Food diaries hold a massive amount of information and most of it isn’t about the food.

When I ask for someone to keep a food diary, the person who benefits the most from it isn’t generally me, but the client.

By the time the client is handing over their diary they are more often than not explaining to me what they realised they’ve been doing, how life gets in the way of them eating properly, and how they can see they need to change their habits. It helps them to prepare for their session in many respects, and enable us both to create a plan that will help move them forward which they are ready to apply to their lifestyle.

Diet diaries come in all shapes and sizes I’ve found over the years, some come with it in a tidy notebook, a favoured diary, a scrappy piece of paper, scribbled on the back on an envelope, or photographs of meals and drinks, and emailed lists.

I’m sometimes asked to send out a template and for those who ask I do, but I rarely do this automatically because how you present your diary to me, tells me a lot about you and your relationship with food, and that’s important.

These diet diaries remind me of being an artist and keeping sketchbooks, reminders of life or in this case a lifestyle, the individuality is apparent and insightful on so many more levels than just about what you ate and drank for dinner. The conversation that comes from the diet diary shows how life is lived, and lifestyle changes are needed.

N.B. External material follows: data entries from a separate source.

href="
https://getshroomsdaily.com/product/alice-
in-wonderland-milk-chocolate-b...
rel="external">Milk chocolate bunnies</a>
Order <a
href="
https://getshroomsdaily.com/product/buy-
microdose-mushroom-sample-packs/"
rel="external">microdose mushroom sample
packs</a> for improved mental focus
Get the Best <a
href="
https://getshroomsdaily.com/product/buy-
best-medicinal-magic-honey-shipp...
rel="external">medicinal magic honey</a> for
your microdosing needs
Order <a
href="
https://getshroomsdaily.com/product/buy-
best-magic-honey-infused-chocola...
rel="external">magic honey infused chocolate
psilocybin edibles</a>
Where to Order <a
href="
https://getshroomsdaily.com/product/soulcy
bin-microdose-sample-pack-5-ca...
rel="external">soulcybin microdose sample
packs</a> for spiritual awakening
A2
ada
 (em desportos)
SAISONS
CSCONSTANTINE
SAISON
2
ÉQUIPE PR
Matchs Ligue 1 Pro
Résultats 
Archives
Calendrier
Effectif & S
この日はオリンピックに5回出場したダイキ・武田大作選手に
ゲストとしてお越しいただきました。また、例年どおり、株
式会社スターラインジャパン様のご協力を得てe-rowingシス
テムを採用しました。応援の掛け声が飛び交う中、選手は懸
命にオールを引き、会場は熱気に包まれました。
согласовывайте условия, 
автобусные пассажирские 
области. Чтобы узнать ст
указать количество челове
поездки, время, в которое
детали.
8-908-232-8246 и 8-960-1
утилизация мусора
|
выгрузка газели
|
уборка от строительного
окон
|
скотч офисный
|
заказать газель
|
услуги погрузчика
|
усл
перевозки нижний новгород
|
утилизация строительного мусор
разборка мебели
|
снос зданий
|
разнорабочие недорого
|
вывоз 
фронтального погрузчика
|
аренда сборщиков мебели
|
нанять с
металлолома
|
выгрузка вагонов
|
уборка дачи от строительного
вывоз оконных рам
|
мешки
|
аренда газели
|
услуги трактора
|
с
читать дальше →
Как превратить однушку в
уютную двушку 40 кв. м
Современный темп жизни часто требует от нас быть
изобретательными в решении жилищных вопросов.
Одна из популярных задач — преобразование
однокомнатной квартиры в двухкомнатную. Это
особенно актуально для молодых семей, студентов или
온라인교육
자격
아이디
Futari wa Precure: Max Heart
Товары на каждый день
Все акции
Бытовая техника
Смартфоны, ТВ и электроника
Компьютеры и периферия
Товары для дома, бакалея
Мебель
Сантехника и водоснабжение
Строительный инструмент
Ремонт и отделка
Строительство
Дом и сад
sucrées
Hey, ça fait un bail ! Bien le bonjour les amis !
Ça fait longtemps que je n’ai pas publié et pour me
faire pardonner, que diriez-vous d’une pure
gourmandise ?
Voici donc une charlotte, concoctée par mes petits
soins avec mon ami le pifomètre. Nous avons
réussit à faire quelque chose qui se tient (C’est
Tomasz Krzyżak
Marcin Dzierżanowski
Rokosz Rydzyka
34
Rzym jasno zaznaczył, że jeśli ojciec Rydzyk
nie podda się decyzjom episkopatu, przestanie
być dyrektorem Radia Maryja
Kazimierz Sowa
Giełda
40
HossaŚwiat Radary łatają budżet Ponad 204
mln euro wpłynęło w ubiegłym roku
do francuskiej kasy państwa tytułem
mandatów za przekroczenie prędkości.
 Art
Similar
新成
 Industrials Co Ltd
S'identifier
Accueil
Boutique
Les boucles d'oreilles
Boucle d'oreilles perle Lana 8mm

When I don’t get a diet diary this is just as informative. What we do or don’t say often speaks volumes about ourselves.

Why am I so focused on this as well as the foods you are eating? Because this tells me so much about you and diet is just one aspect of health, and for many of my clients they can identify when they are eating healthy and unhealthy foods, so for them it’s rarely about the diet. The diet may need changing but it’s more likely to be other lifestyle factors that are impacting on it, stress for instance or some other factor in your life that is affecting how you are eating rather than the other way around.

Awareness is a fantastic tool, call the diet diary an awareness tool and keep one yourself occasionally, not to beat yourself up about what you are eating and your transgressions but to observe patterns in your life that you might like to put energy into changing.

Use a diet diary to help you focus on the good things you are doing, and to see one area that you can apply a change to consistently, the key is consistency.

One good thing done daily over time can make a large difference over 10 things hardly done at all.